La voix de l’opposition ?
Le fait est qu’elles sont de plus en plus documentaires, de mieux en mieux renseignées, participant au phénomène de la « BD de reportage » qui, depuis Rural d’Étienne Davodeau (Delcourt, 2001) et quelques autres, ont façonné la bande dessinée contemporaine. Et si elles étaient là pour « faire histoire », opérant un véritable travail de mémoire ?
C’est semble-t-il l’objectif de cette Présidence Macron sous enquêtes publiée par Mediapart/La Revue Dessinée. En introduction de cet album, on a ce petit rappel : « On a tendance à l’oublier mais sans l’affaire Fillon, Emmanuel Macron n’aurait sûrement jamais été élu président de la République en 2017. » Cela se discute bien sûr, mais cela permet dans la foulée de lister une longue liste de « reniements », de « dossiers gênants », de « pratiques que l’on espérait oubliées… » Et d’évoquer la probité d’une présidence « qui n’aura jamais été exemplaire. » C’est une publication de Mediapart. Ils sont dans leur rôle...
Que la bande dessinée devienne la voix d’une opposition, c’est le jeu démocratique. Avant eux, Mitterrand, Chirac, Sarkozy et Hollande se sont fait passer au kärcher des bulles. Leurs commentaires politiques en sont venus à la BD, si l’on en croit Richard Malka, scénariste de BD et avocat de Charlie Hebdo : « du fait qu’il y avait déjà eu beaucoup d’ouvrages [sur ces hommes politiques, NDLR], mais que ceux-ci n’avaient pas touché un large public : par le média BD, le public touché pourrait être plus large. Même les gens pas franchement politisés pourront être séduits par ce support, d’un abord plus facile… »
Sur les pas des candidats
Il est vrai qu’aujourd’hui, suite aux attentats contre Charlie Hebdo, où la caricature a payé « le prix du sang » (la formule est de l’historien Pascal Ory), la bande dessinée a obtenu ses lettres de noblesse auprès des politiques, eux-mêmes souvent lecteurs de BD.
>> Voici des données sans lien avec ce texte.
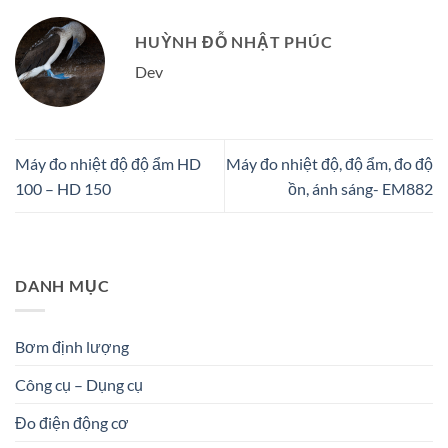
HUỲNH ĐỖ NHẬT PHÚC
Dev
Máy đo nhiệt độ độ ẩm HD
Máy đo nhiệt độ, độ ẩm, đo độ
100 – HD 150
ồn, ánh sáng- EM882
DANH MỤC
Bơm định lượng
Công cụ – Dụng cụ
Đo điện động cơ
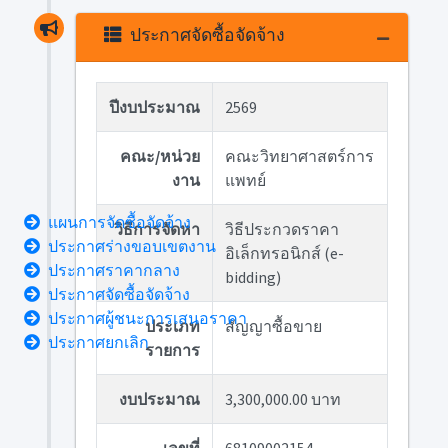
ประกาศจัดซื้อจัดจ้าง
ปีงบประมาณ
2569
คณะ/หน่วย
คณะวิทยาศาสตร์การ
งาน
แพทย์
แผนการจัดซื้อจัดจ้าง
วิธีการจัดหา
วิธีประกวดราคา
ประกาศร่างขอบเขตงาน
อิเล็กทรอนิกส์ (e-
ประกาศราคากลาง
bidding)
ประกาศจัดซื้อจัดจ้าง
ประกาศผู้ชนะการเสนอราคา
ประเภท
สัญญาซื้อขาย
ประกาศยกเลิก
รายการ
งบประมาณ
3,300,000.00 บาท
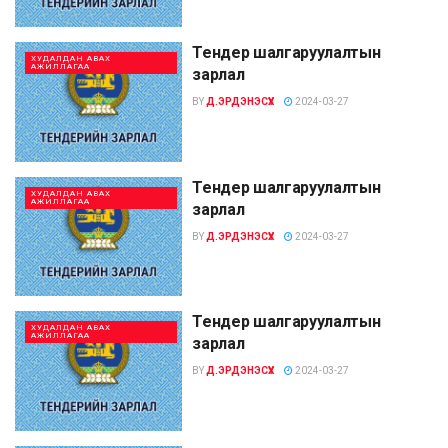
Тендер шалгаруулалтын
ХУДАЛДАН АВАХ
АЖИЛЛАГАА
зарлал
BY
Д.ЭРДЭНЭСҮХ
2024-03-27
Тендер шалгаруулалтын
ХУДАЛДАН АВАХ
АЖИЛЛАГАА
зарлал
BY
Д.ЭРДЭНЭСҮХ
2024-03-27
Тендер шалгаруулалтын
ХУДАЛДАН АВАХ
АЖИЛЛАГАА
зарлал
BY
Д.ЭРДЭНЭСҮХ
2024-03-27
Lors d’une précédente élection, dans nos pages, Laurent Wauquiez, Philippe Poutou, Eva Joly, François Bayrou ou Nicolas Dupont-Aignan avaient pu exprimer, avec plus ou moins d’habileté, leur opinion sur la bande dessinée.
C’est dans cette même logique que dans cette élection, des dessinateurs ont emboîté le pas des candidats. Nous vous en avons déjà parlé et l’album sortira le 10 mai 2022. Cela ne s’était jamais vu auparavant. Cela s’appelle « Carnets de campagne » et c’est publié par Dargaud/Le Seuil. Cela témoigne du statut que la bande dessinée a désormais acquis dans la société.
Un précipité de la politique
Mais aussi du mode de lecture de la politique d’aujourd’hui qui se concentre sur les punchlines et les images-choc. Ainsi, de De Gaulle, on ne retient que quelques-unes de ses phrases-clés : « Je vous ai compris ! » « Vive le Québec Libre », et pas trop le reste.
La caricature, parfois même, invente ces phrases-choc ! Le « Je suis Dieu » de Kermitterrand dans le Bêbête Show, le « Mangez des pommes ! » de Chirac dans Les Guignols de l’info…
Dans La Présidence Macron sous enquêtes, François de Rugy est un tragédien silencieux en dépit de ses conflits d’intérêt supposés, Alexandre Benalla est jusqu’à la caricature un collectionneur de casseroles, Dupont-Moretti un « acquittator » procédurier, Gérald Darmanin, le « ministre du viol », etc.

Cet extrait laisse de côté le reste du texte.